#### Exercise materials
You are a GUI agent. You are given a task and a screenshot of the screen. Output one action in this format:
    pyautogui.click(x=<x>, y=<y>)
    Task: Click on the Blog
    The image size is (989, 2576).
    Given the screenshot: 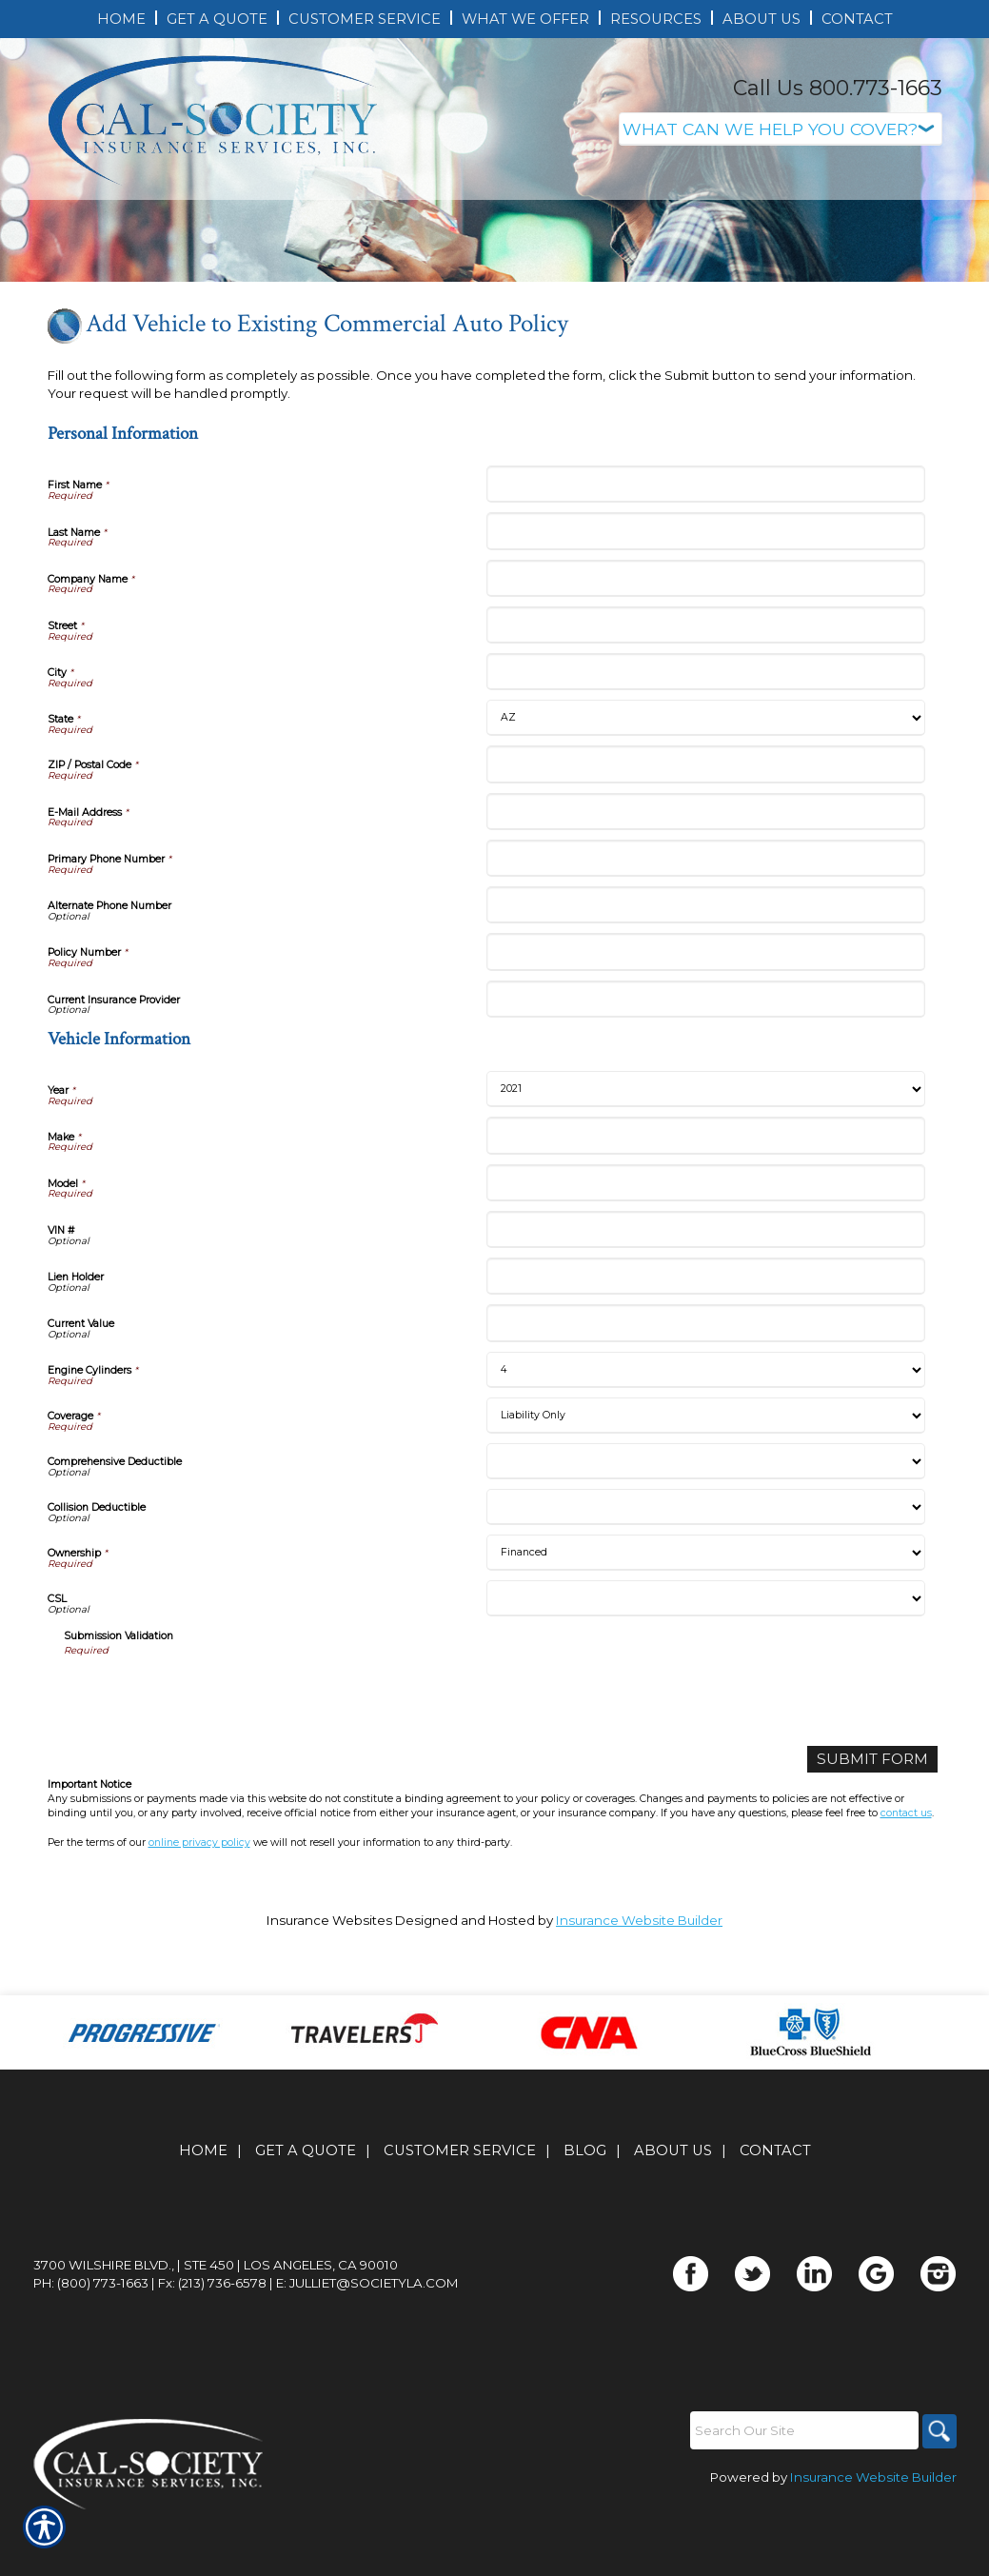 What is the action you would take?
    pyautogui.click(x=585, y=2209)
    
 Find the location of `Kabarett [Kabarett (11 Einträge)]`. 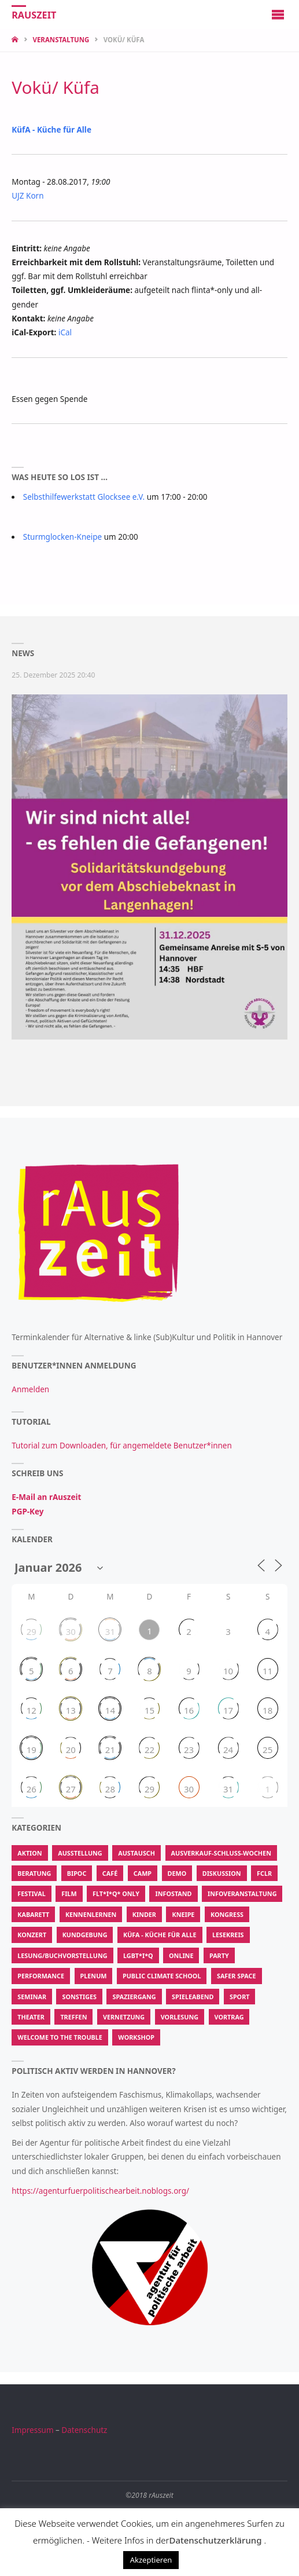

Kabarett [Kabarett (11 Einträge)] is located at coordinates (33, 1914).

#### Exercise description
Using the listing above, write out exactly the lines from the one that holds "Find the location" through the last line, both included, and omit pictures.

#### Response
 Find the location of `Kabarett [Kabarett (11 Einträge)]`. 

Kabarett [Kabarett (11 Einträge)] is located at coordinates (33, 1914).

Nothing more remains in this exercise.